*** RECORD EXTRACTS ***

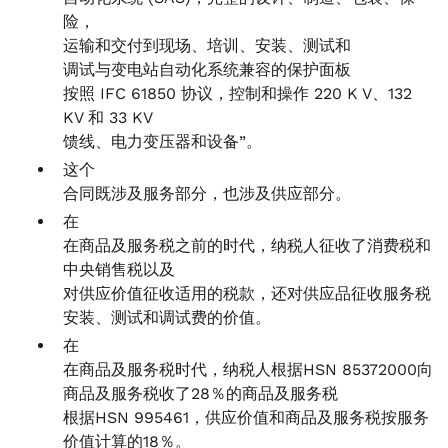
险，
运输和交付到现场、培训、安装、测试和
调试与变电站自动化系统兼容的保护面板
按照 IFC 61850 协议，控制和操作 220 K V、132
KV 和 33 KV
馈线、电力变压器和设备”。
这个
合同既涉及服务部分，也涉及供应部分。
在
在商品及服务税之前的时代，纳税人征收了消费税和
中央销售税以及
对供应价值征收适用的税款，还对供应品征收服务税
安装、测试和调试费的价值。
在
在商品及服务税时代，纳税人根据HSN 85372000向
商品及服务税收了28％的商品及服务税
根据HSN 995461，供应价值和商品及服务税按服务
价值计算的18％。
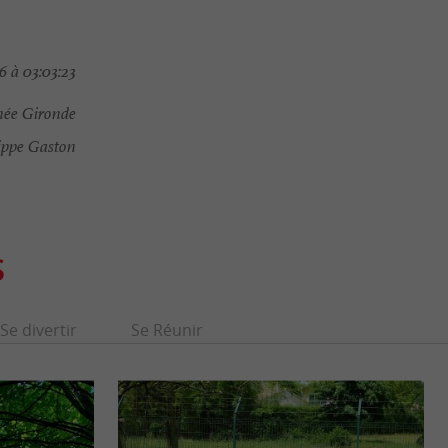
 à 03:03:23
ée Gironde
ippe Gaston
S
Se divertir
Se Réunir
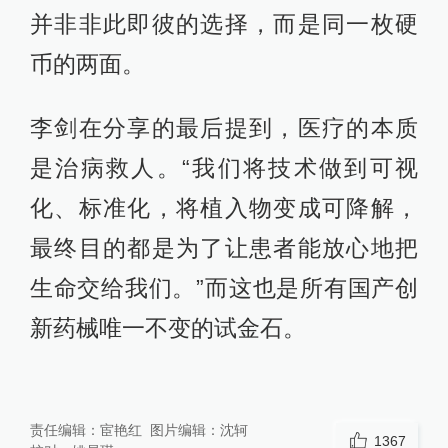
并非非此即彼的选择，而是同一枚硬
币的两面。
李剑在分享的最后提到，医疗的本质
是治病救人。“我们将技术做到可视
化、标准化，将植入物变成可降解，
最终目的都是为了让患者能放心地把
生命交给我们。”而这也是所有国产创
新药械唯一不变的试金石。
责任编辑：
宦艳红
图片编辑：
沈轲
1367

***

Exclude all pictures and reproduce verbatim the lines running from the line that contains "ippe Gaston" to the end of the data above, both ends included.

ippe Gaston
S
Se divertir
Se Réunir
并非非此即彼的选择，而是同一枚硬
币的两面。
李剑在分享的最后提到，医疗的本质
是治病救人。“我们将技术做到可视
化、标准化，将植入物变成可降解，
最终目的都是为了让患者能放心地把
生命交给我们。”而这也是所有国产创
新药械唯一不变的试金石。
责任编辑：
宦艳红
图片编辑：
沈轲
1367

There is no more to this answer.